#### WHAT YOU SHOULD DO:
Pick out the lines below with "Rückgabegrund" and list them.
TASK INPUT Block Start
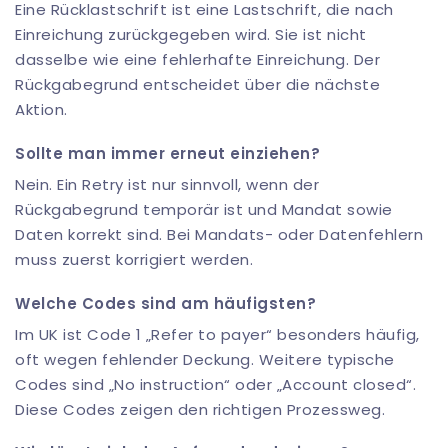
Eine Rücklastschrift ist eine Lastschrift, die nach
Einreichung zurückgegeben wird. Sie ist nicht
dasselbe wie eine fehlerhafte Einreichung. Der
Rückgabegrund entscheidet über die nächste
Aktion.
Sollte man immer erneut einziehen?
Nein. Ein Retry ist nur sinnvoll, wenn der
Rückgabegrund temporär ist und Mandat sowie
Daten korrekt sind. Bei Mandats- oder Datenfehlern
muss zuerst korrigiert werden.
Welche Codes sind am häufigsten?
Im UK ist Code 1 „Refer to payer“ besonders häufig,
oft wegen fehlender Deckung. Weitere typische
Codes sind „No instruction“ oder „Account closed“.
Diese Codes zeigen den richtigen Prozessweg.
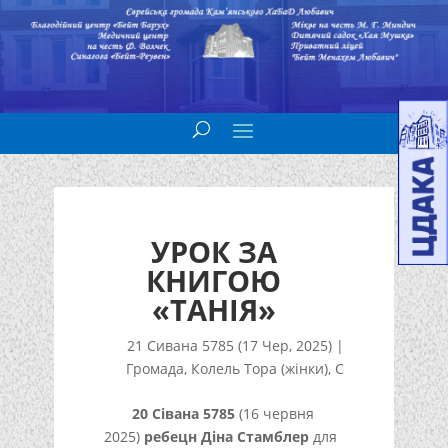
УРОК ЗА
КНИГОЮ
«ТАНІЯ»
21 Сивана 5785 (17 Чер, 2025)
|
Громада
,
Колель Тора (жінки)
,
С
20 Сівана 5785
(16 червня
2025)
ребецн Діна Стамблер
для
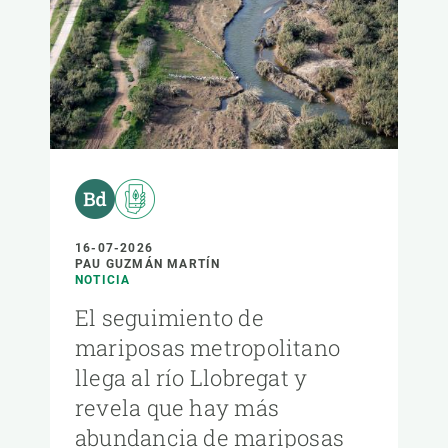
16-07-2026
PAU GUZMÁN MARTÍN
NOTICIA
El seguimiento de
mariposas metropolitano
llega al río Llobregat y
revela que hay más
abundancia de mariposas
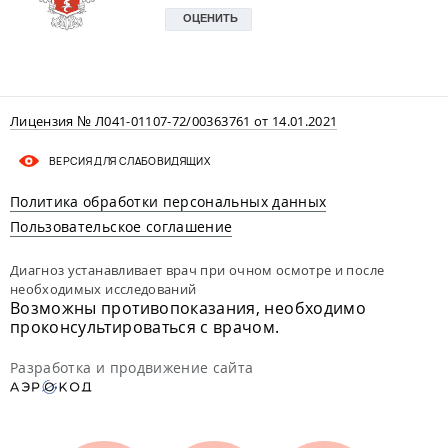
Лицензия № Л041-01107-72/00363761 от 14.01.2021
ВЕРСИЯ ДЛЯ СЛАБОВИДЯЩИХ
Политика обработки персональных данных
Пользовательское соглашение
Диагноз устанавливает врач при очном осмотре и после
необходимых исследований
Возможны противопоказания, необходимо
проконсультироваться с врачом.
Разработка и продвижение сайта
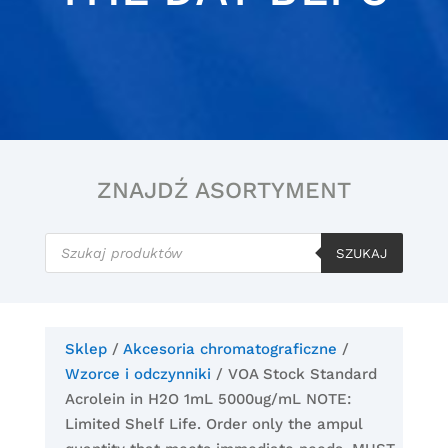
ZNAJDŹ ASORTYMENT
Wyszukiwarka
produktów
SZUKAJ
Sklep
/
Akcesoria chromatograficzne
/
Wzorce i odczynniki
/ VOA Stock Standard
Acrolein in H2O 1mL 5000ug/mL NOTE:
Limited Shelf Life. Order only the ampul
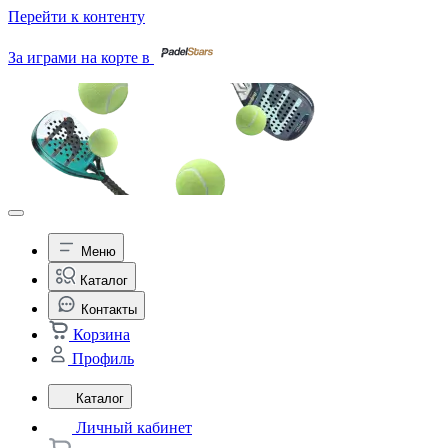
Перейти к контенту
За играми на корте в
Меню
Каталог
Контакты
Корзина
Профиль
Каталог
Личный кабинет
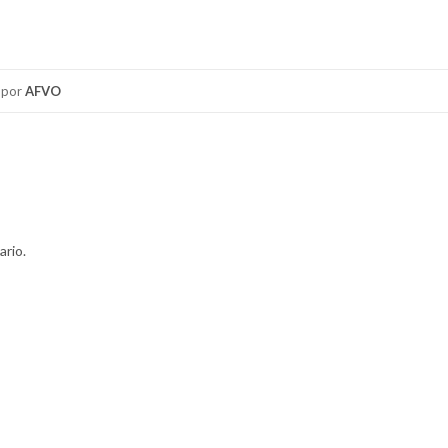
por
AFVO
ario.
TASK INPUT Block End
TASK INPUT Block Start
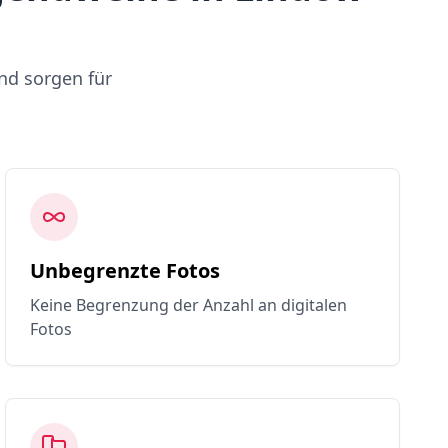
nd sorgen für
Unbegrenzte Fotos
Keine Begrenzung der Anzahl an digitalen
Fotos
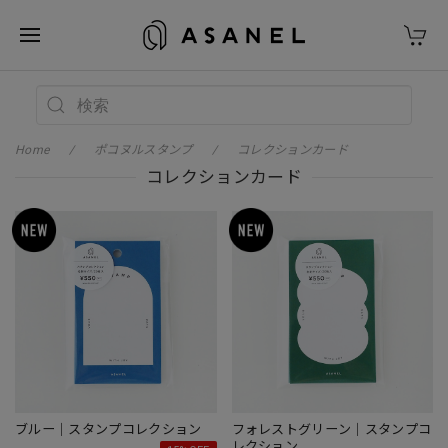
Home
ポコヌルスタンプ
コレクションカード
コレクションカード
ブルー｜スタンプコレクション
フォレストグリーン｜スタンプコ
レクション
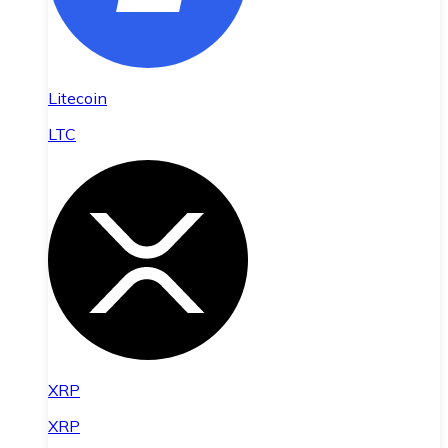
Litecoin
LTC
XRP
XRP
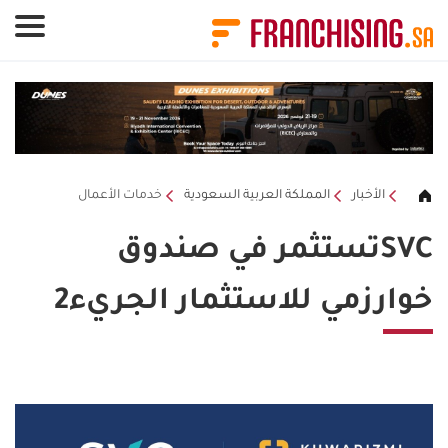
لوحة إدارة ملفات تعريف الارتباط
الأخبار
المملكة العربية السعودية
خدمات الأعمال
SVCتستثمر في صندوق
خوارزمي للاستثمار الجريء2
TASK INPUT Block End
#### EXERCISE RESULT:
Rückgabegrund entscheidet über die nächste
Rückgabegrund temporär ist und Mandat sowie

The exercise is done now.